PROBLEM DESCRIPTION:
Set down all of the records word for word.

(Stored dataset items)
·····
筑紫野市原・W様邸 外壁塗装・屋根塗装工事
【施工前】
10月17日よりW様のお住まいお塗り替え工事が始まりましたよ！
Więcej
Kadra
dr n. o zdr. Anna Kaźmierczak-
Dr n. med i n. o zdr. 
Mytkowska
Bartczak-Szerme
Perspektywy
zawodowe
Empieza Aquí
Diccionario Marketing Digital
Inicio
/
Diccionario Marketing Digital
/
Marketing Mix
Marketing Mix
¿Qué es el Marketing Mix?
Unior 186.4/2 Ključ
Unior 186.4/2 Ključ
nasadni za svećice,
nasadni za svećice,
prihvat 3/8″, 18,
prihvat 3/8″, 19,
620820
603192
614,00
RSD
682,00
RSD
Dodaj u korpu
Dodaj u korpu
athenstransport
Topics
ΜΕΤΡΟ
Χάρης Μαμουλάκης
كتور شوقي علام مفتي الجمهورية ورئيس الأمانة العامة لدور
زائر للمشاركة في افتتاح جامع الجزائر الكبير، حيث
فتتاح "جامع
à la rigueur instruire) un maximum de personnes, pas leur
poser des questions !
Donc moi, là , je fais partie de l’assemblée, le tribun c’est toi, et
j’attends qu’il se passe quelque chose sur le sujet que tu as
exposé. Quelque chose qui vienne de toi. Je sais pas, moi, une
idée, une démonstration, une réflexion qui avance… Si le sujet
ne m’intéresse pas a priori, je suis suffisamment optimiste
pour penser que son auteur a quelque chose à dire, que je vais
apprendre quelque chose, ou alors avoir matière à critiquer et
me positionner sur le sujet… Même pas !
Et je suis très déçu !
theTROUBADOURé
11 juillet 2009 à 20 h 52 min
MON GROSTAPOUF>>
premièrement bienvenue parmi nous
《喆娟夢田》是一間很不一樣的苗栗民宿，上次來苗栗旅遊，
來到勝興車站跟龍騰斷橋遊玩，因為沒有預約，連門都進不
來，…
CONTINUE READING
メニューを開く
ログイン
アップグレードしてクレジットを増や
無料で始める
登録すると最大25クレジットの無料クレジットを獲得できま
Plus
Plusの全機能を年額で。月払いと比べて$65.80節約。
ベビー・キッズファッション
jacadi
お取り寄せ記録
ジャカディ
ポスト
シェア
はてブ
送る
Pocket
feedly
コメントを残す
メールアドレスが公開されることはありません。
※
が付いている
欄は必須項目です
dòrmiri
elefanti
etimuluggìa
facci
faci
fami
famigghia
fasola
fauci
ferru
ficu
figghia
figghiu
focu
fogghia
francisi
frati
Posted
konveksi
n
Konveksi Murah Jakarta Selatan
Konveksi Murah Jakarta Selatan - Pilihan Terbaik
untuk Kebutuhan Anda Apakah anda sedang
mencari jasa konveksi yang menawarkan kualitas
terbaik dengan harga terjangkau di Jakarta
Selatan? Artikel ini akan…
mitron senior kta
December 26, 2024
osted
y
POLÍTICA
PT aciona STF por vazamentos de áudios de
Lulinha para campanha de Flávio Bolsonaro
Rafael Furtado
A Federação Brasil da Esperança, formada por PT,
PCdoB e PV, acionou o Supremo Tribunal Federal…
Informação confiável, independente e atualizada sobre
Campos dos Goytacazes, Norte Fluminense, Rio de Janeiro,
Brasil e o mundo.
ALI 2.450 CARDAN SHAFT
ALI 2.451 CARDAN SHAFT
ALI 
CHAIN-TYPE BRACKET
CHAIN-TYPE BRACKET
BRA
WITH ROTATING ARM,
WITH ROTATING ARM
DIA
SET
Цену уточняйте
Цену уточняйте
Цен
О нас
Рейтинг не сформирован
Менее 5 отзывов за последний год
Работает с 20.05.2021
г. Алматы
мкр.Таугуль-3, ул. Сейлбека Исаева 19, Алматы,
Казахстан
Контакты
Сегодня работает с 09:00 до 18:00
·····
RESPONSE AREA:
筑紫野市原・W様邸 外壁塗装・屋根塗装工事
【施工前】
10月17日よりW様のお住まいお塗り替え工事が始まりましたよ！
Więcej
Kadra
dr n. o zdr. Anna Kaźmierczak-
Dr n. med i n. o zdr. 
Mytkowska
Bartczak-Szerme
Perspektywy
zawodowe
Empieza Aquí
Diccionario Marketing Digital
Inicio
/
Diccionario Marketing Digital
/
Marketing Mix
Marketing Mix
¿Qué es el Marketing Mix?
Unior 186.4/2 Ključ
Unior 186.4/2 Ključ
nasadni za svećice,
nasadni za svećice,
prihvat 3/8″, 18,
prihvat 3/8″, 19,
620820
603192
614,00
RSD
682,00
RSD
Dodaj u korpu
Dodaj u korpu
athenstransport
Topics
ΜΕΤΡΟ
Χάρης Μαμουλάκης
كتور شوقي علام مفتي الجمهورية ورئيس الأمانة العامة لدور
زائر للمشاركة في افتتاح جامع الجزائر الكبير، حيث
فتتاح "جامع
à la rigueur instruire) un maximum de personnes, pas leur
poser des questions !
Donc moi, là , je fais partie de l’assemblée, le tribun c’est toi, et
j’attends qu’il se passe quelque chose sur le sujet que tu as
exposé. Quelque chose qui vienne de toi. Je sais pas, moi, une
idée, une démonstration, une réflexion qui avance… Si le sujet
ne m’intéresse pas a priori, je suis suffisamment optimiste
pour penser que son auteur a quelque chose à dire, que je vais
apprendre quelque chose, ou alors avoir matière à critiquer et
me positionner sur le sujet… Même pas !
Et je suis très déçu !
theTROUBADOURé
11 juillet 2009 à 20 h 52 min
MON GROSTAPOUF>>
premièrement bienvenue parmi nous
《喆娟夢田》是一間很不一樣的苗栗民宿，上次來苗栗旅遊，
來到勝興車站跟龍騰斷橋遊玩，因為沒有預約，連門都進不
來，…
CONTINUE READING
メニューを開く
ログイン
アップグレードしてクレジットを増や
無料で始める
登録すると最大25クレジットの無料クレジットを獲得できま
Plus
Plusの全機能を年額で。月払いと比べて$65.80節約。
ベビー・キッズファッション
jacadi
お取り寄せ記録
ジャカディ
ポスト
シェア
はてブ
送る
Pocket
feedly
コメントを残す
メールアドレスが公開されることはありません。
※
が付いている
欄は必須項目です
dòrmiri
elefanti
etimuluggìa
facci
faci
fami
famigghia
fasola
fauci
ferru
ficu
figghia
figghiu
focu
fogghia
francisi
frati
Posted
konveksi
n
Konveksi Murah Jakarta Selatan
Konveksi Murah Jakarta Selatan - Pilihan Terbaik
untuk Kebutuhan Anda Apakah anda sedang
mencari jasa konveksi yang menawarkan kualitas
terbaik dengan harga terjangkau di Jakarta
Selatan? Artikel ini akan…
mitron senior kta
December 26, 2024
osted
y
POLÍTICA
PT aciona STF por vazamentos de áudios de
Lulinha para campanha de Flávio Bolsonaro
Rafael Furtado
A Federação Brasil da Esperança, formada por PT,
PCdoB e PV, acionou o Supremo Tribunal Federal…
Informação confiável, independente e atualizada sobre
Campos dos Goytacazes, Norte Fluminense, Rio de Janeiro,
Brasil e o mundo.
ALI 2.450 CARDAN SHAFT
ALI 2.451 CARDAN SHAFT
ALI 
CHAIN-TYPE BRACKET
CHAIN-TYPE BRACKET
BRA
WITH ROTATING ARM,
WITH ROTATING ARM
DIA
SET
Цену уточняйте
Цену уточняйте
Цен
О нас
Рейтинг не сформирован
Менее 5 отзывов за последний год
Работает с 20.05.2021
г. Алматы
мкр.Таугуль-3, ул. Сейлбека Исаева 19, Алматы,
Казахстан
Контакты
Сегодня работает с 09:00 до 18:00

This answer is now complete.